● WHAT IS NEEDED: Starting with the line in which "letting us b" appears, give back every line exactly as written until the listing ends, excluding pictures.

● RECORD SET:
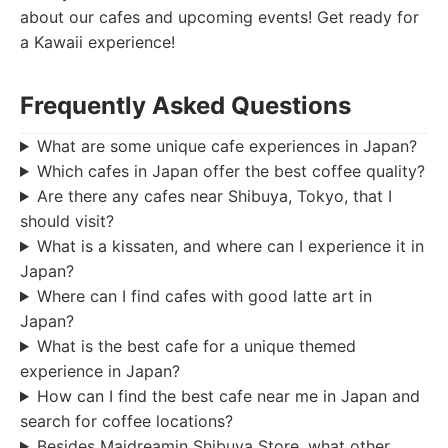
about our cafes and upcoming events! Get ready for
a Kawaii experience!
Frequently Asked Questions
What are some unique cafe experiences in Japan?
Which cafes in Japan offer the best coffee quality?
Are there any cafes near Shibuya, Tokyo, that I
should visit?
What is a kissaten, and where can I experience it in
Japan?
Where can I find cafes with good latte art in
Japan?
What is the best cafe for a unique themed
experience in Japan?
How can I find the best cafe near me in Japan and
search for coffee locations?
Besides Maidreamin Shibuya Store, what other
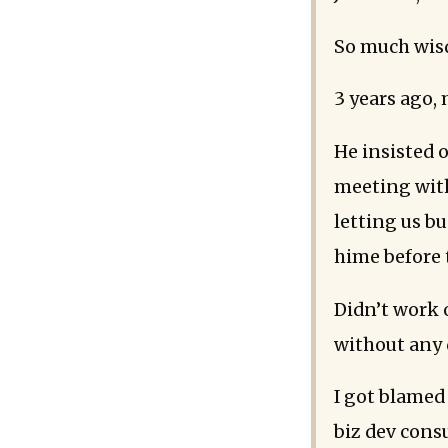
So much wisd
3 years ago, 
He insisted o
meeting with
letting us b
hime before
Didn’t work 
without any 
I got blamed
biz dev consu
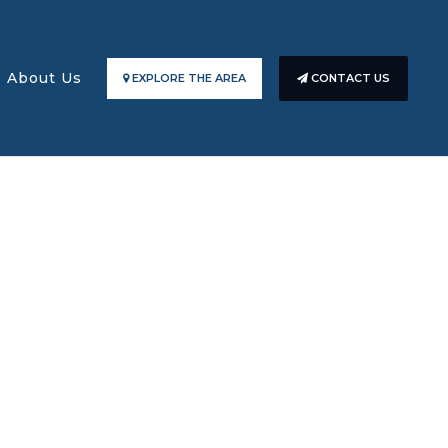
About Us
EXPLORE THE AREA
CONTACT US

● RESPONSE BOX:
letting us b
hime before
Didn’t work 
without any 
I got blamed
biz dev consu
About Us
EXPLORE THE AREA
CONTACT US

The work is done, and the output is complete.